▸ **What the exercise asks**
For every line that contains the string "בפארק", pull that line out of the material below.

▸ **Material provided**
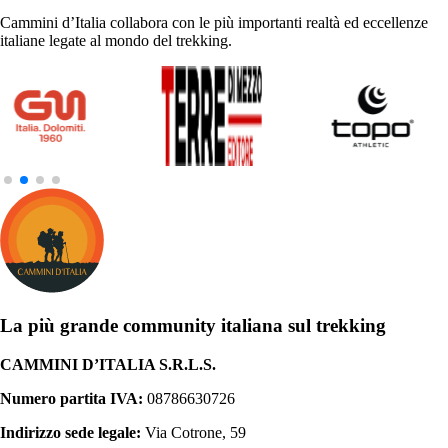
Cammini d’Italia collabora con le più importanti realtà ed eccellenze
italiane legate al mondo del trekking.
La più grande community italiana sul trekking
CAMMINI D’ITALIA S.R.L.S.
Numero partita IVA:
08786630726
Indirizzo sede legale:
Via Cotrone, 59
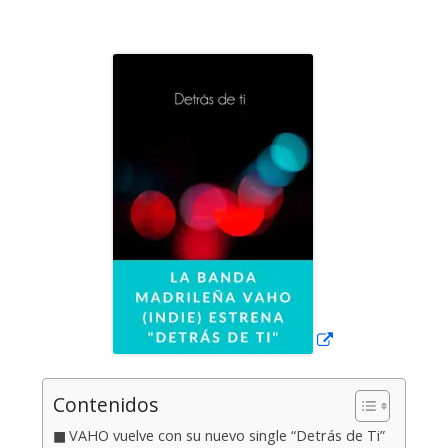
el
Abrir
en
una
ventana
nueva
Contenidos
VAHO vuelve con su nuevo single “Detrás de Ti”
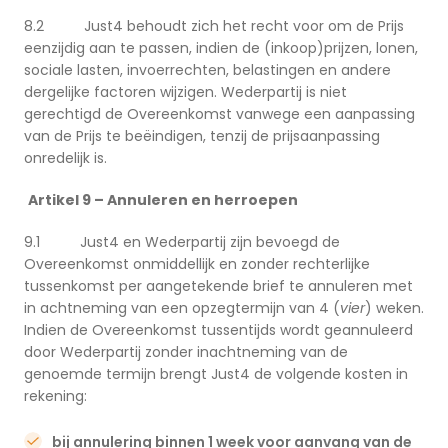
8.2 Just4 behoudt zich het recht voor om de Prijs
eenzijdig aan te passen, indien de (inkoop)prijzen, lonen,
sociale lasten, invoerrechten, belastingen en andere
dergelijke factoren wijzigen. Wederpartij is niet
gerechtigd de Overeenkomst vanwege een aanpassing
van de Prijs te beëindigen, tenzij de prijsaanpassing
onredelijk is.
Artikel 9 – Annuleren en herroepen
9.1 Just4 en Wederpartij zijn bevoegd de
Overeenkomst onmiddellijk en zonder rechterlijke
tussenkomst per aangetekende brief te annuleren met
in achtneming van een opzegtermijn van 4 (
vier
) weken.
Indien de Overeenkomst tussentijds wordt geannuleerd
door Wederpartij zonder inachtneming van de
genoemde termijn brengt Just4 de volgende kosten in
rekening:
bij annulering binnen 1 week
voor aanvang van de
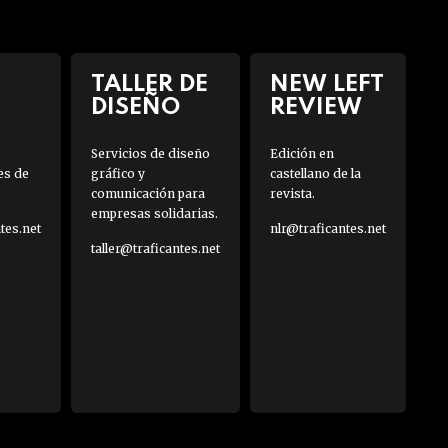
TALLER DE
NEW LEFT
DISEÑO
REVIEW
Servicios de diseño
Edición en
es de
gráfico y
castellano de la
comunicación para
revista.
empresas solidarias.
es.net
nlr@traficantes.net
taller@traficantes.net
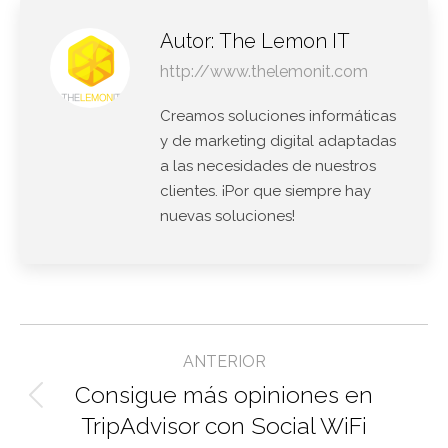
Autor:
The Lemon IT
http://www.thelemonit.com
Creamos soluciones informáticas
y de marketing digital adaptadas
a las necesidades de nuestros
clientes. ¡Por que siempre hay
nuevas soluciones!
Navegación
ANTERIOR
entre
Consigue más opiniones en
Entrada
entradas
TripAdvisor con Social WiFi
anterior:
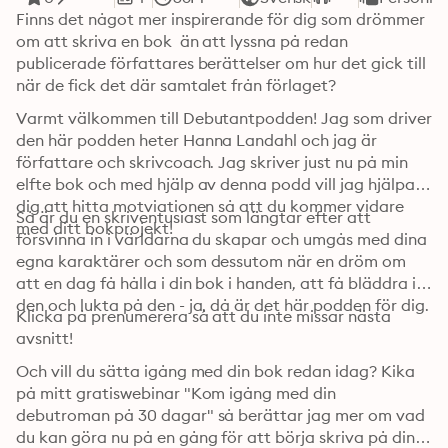
Finns det något mer inspirerande för dig som drömmer 
om att skriva en bok  än att lyssna på redan 
publicerade författares berättelser om hur det gick till 
när de fick det där samtalet från förlaget? 
Varmt välkommen till Debutantpodden! Jag som driver 
den här podden heter Hanna Landahl och jag är 
författare och skrivcoach. Jag skriver just nu på min 
elfte bok och med hjälp av denna podd vill jag hjälpa 
dig att hitta motviationen så att du kommer vidare 
Så är du en skriventusiast som längtar efter att 
med ditt bokprojekt!
försvinna in i världarna du skapar och umgås med dina 
egna karaktärer och som dessutom när en dröm om 
att en dag få hålla i din bok i handen, att få bläddra i 
den och lukta på den - ja, då är det här podden för dig. 
Klicka på prenumerera så att du inte missar nästa 
avsnitt!
Och vill du sätta igång med din bok redan idag? Kika 
på mitt gratiswebinar "Kom igång med din 
debutroman på 30 dagar" så berättar jag mer om vad 
du kan göra nu på en gång för att börja skriva på din 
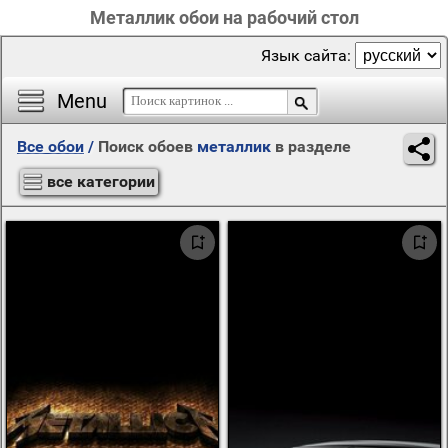
Металлик обои на рабочий стол
Язык сайта:
Menu
Все обои
/
Поиск обоев
металлик
в разделе
все категории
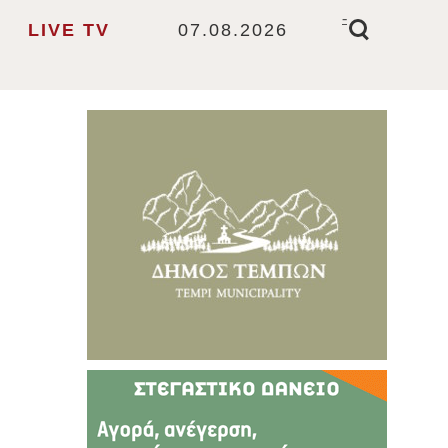
-
LIVE TV
07.08.2026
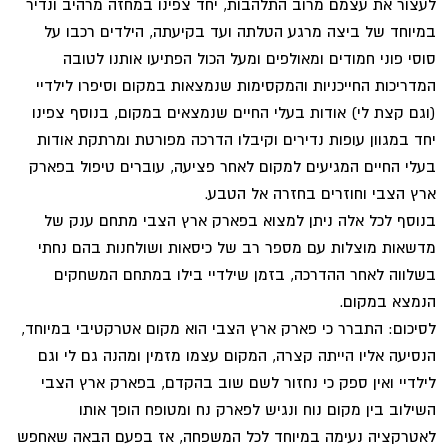
לעצור את עצמם מרוב התלהבות, יחד צפינו במחזה מרהיב ונדיר
במיוחד של ביצה מרגע הטלתה ועד בקיעתה, הילדים רכבו על
סוסי פוני חמודים ומאולפים ומעל הכול הפתיעו אותנו לטובה
המדריכות החייכניות והמקסימות שנמצאות במקום וסיפרו לילדיי
(וגם קצת לי) אודות בעלי החיים שנמצאים במקום, בנוסף צפינו
יחד במגוון עופות נדירים וקיבלו הדרכה מפורטת ומרתקת אודות
בעלי החיים המגיעים למקום לאחר פציעה, עוברים טיפול בפארק
ארץ הצבי וחוזרים בחזרה אל הטבע.
בנוסף לכל אלה ניתן למצוא בפארק ארץ הצבי מתחם ענק של
מדשאות מוצלות עם מספר רב של כיסאות ושולחנות בהם נחתי
בשלווה לאחר ההדרכה, בזמן שילדיי בילו במתחם המשחקים
הנמצא במקום.
לסיכום: התברר כי פארק ארץ הצבי הוא מקום אטרקטיבי במיוחד,
הנסיעה אליו הייתה קצרה, המקום עצמו מזמין ומהנה גם לי וגם
לילדיי ואין ספק כי נחזור לשם שוב בהקדם, בפארק ארץ הצבי
השילוב בין מקום נוח ונגיש לפארק נח ומטופח הופך אותו
לאטרקציה נעימה במיוחד לכל המשפחה, אז בפעם הבאה שאחפש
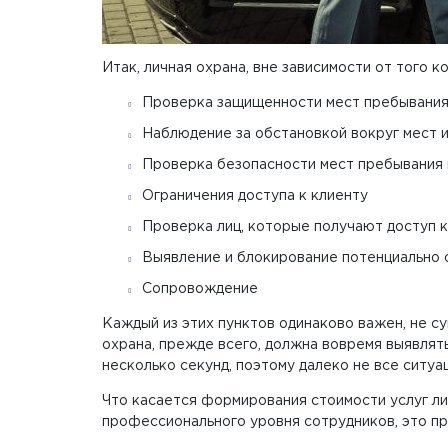
Итак, личная охрана, вне зависимости от того 
Проверка защищенности мест пребывания
Наблюдение за обстановкой вокруг мест 
Проверка безопасности мест пребывания 
Ограничения доступа к клиенту
Проверка лиц, которые получают доступ к
Выявление и блокирование потенциально 
Сопровождение
Каждый из этих пунктов одинаково важен, не су
охрана, прежде всего, должна вовремя выявлять
несколько секунд, поэтому далеко не все ситуа
Что касается формирования стоимости услуг ли
профессионального уровня сотрудников, это пр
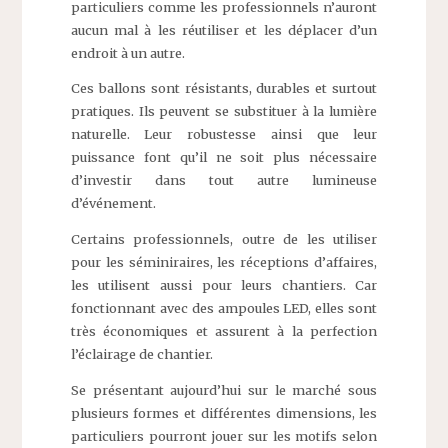
particuliers comme les professionnels n’auront
aucun mal à les réutiliser et les déplacer d’un
endroit à un autre.
Ces ballons sont résistants, durables et surtout
pratiques. Ils peuvent se substituer à la lumière
naturelle. Leur robustesse ainsi que leur
puissance font qu’il ne soit plus nécessaire
d’investir dans tout autre lumineuse
d’événement.
Certains professionnels, outre de les utiliser
pour les séminiraires, les réceptions d’affaires,
les utilisent aussi pour leurs chantiers. Car
fonctionnant avec des ampoules LED, elles sont
très économiques et assurent à la perfection
l’éclairage de chantier.
Se présentant aujourd’hui sur le marché sous
plusieurs formes et différentes dimensions, les
particuliers pourront jouer sur les motifs selon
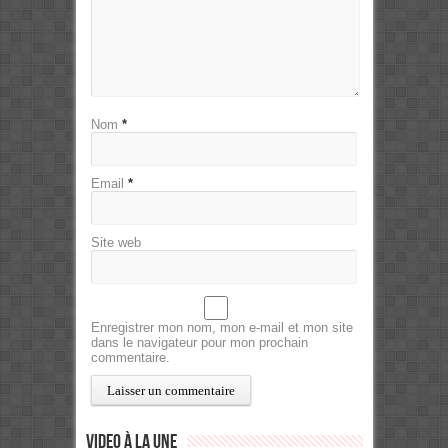
Nom
*
Email
*
Site web
Enregistrer mon nom, mon e-mail et mon site
dans le navigateur pour mon prochain
commentaire.
Video à la Une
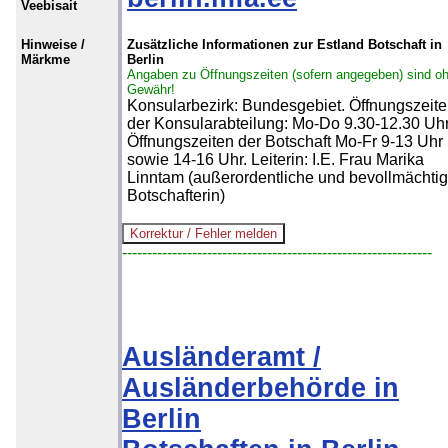
Veebisait
Hinweise /
Zusätzliche Informationen zur Estland Botschaft in
Märkme
Berlin
Angaben zu Öffnungszeiten (sofern angegeben) sind o
Gewähr!
Konsularbezirk: Bundesgebiet. Öffnungszeit
der Konsularabteilung: Mo-Do 9.30-12.30 Uhr
Öffnungszeiten der Botschaft Mo-Fr 9-13 Uhr
sowie 14-16 Uhr. Leiterin: I.E. Frau Marika
Linntam (außerordentliche und bevollmächtig
Botschafterin)
--------------------------------------------------------------
Ausländeramt /
Ausländerbehörde in
Berlin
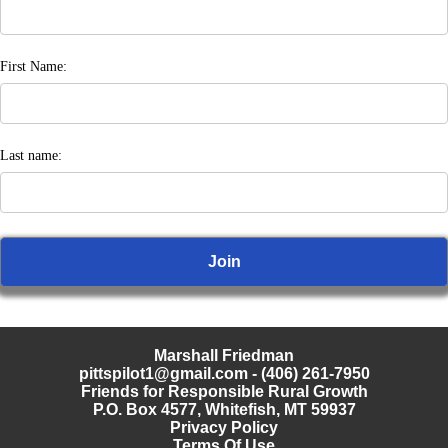
First Name:
Last name:
Marshall Friedman
pittspilot1@gmail.com
- (406) 261-7950
Friends for Responsible Rural Growth
P.O. Box 4577, Whitefish, MT 59937
Privacy Policy
Terms Of Use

▸ **Task output**
בעלי החיים המגיעים למקום לאחר פציעה, עוברים טיפול בפארק
בנוסף לכל אלה ניתן למצוא בפארק ארץ הצבי מתחם ענק של
לילדיי ואין ספק כי נחזור לשם שוב בהקדם, בפארק ארץ הצבי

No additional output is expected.